Principles & Practices

We’ve put a lot of thought into the principles that guide our operations. Here are some of the practices and principles we live by as a business:

  1. Beyond organic, beyond sustainable.

Sustainability isn’t enough. In order to survive and thrive in the coming decades we need to actively restore ecosystem functions and repair the legacies of human and environmental violence wrought by colonial and capitalist modes of production.

We need to go way beyond where we are right now in terms of fostering biodiversity, carbon sequestration and cycling, and building the productivity of the land.

We need to go further, too, in terms of building local food-security and fostering community resilience. Buying organic produce from California is just not going to cut it. We need to gather our communities together and focus our efforts on (re)-creating local food systems that serve and benefit all of us – and not just international agri-food corporations.

While we respect and appreciate formalized organic standards, “organic” doesn’t always mean ecologically sensible or sustainable, let alone restorative. We use organic standards as a baseline, and aim to go well beyond that in terms of animal care, nutrient use, and land management

All of the grain based feed we bring onto the farm for our animals is certified organic, we never use pesticides, herbicides, or other noxious chemicals, and our animals are housed with more space and amenities than mandated by organic standards. We invite you to come and see for yourself!

  1. Verifiably regenerative.

What is “regenerative agriculture” anyway?

In our view, an agricultural practice or enterprise is regenerative if it:

  1. Builds soil organic matter (topsoil).
  2. Increases soil fertility / forage production / carrying capacity.
  3. Increases biodiversity: insect, bird, plant, animal.
  4. Sequesters carbon.
  5. Improves the hydrological function of the landscape.
  6. Builds resilience to shocks.

Click here to learn more.  

  1. Focused on animal care and ethics.

We at Evermeadow prioritize the well-being of animals and ensure that they are treated with care and respect. This includes providing them with a species appropriate, natural diet, and giving them plenty of space to express their instinctual behaviours.  

We always exceed organic standards for space and room to roam, and we rotate all of our animals frequently to ensure they stay away from their own manure.

We also minimize stress at handling and slaughter times, both for animal well-being and for the quality of the final product.

At Evermeadow, animals are not simply commodities;  they are partners in the process of restoring eco-system well-being.  This requires an animal-welfare centered approach that prioritizes the needs of the animals so that they can continue to contribute positively to the landscape and the community. 

  1. Financial viability and well-being.

Regenerative agriculture must be financially viable in the long term, and it requires a commitment to long-term land management practices. Part this long-term thinking is building lasting relationships with our customers, staff, and broader community. 

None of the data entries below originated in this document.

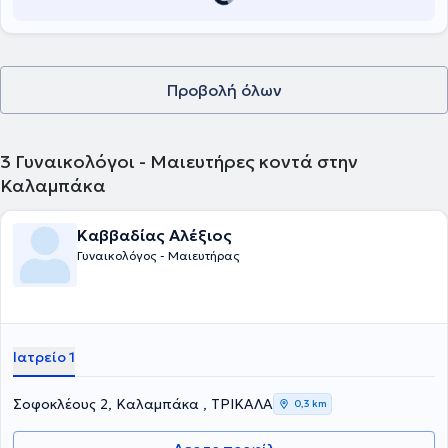
και στα Νοσοκομεία Barnet και Chase Farm του Λονδίνου. Τέλος,
εργάστηκε ως
Επικουρικός Επιμελητής στο Γενικό Νοσοκομείο
Λευκάδας, Ελλάδα από το 2020 έως το 2023.
Προβολή όλων
3
Γυναικολόγοι - Μαιευτήρες κοντά στην
Καλαμπάκα
Καββαδίας Αλέξιος
Γυναικολόγος - Μαιευτήρας
Ιατρείο 1
Σοφοκλέους 2, Καλαμπάκα , ΤΡΙΚΑΛΑ
0,3 km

We are a committed living wage employer, and we never use unpaid or underpaid labor. We charge appropriate prices to cover our costs and grow the business, while making every effort to make our products as affordable as possible. Success in the long term means we can’t be dependent on government grants or loans.

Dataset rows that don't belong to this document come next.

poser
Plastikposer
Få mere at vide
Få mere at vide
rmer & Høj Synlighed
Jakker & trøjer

We are also actively working with researchers from Ivey Business School to help develop modalities for compensating farmers for ecosystem services benefits, which are tangible but have long been unaccounted for in our profit-driven economic system.

5. Regulatory compliance and biosecurity.

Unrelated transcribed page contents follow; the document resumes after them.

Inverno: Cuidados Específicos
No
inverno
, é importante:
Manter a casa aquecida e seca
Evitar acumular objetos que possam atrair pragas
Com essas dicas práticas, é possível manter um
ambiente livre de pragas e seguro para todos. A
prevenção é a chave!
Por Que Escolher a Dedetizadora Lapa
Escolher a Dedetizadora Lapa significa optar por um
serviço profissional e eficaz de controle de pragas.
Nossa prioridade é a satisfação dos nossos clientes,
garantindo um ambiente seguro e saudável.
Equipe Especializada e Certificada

Regenerative agriculture should comply with all relevant regulations, including those related to food safety and animal welfare. Biosecurity is also important as it helps to prevent the spread of diseases and pests, such as avian flu. We pride ourselves on meeting all requirements from OMAFRA and the CFIA (Canadian Food Inspection Agency) with respect to the care, handling, and storage of both animals and food products. We are proud to be a part of Ontario’s safe and healthy food system.

6. Dedicated to community.

We are dedicated to serving and benefiting our local community. 

We support our fellow farmers and local small businesses and return the proceeds of our business back into the community by buying our inputs locally wherever possible.  We participate in educational events such as ecological farm conferences and the Cultivate Festival. We offer farm tours, workshops, and day camps to engage people of all ages in learning about food production and the promise of ecologically restorative agriculture. 

We want to create a food system that is equitable and accessible to all members of the community – not just those with the means to pay for premium products.  As such, we are developing a mutual aid program to help ensure our products are accessible to as many members of our community as possible. Additionally, we donate product every year to our regional food banks.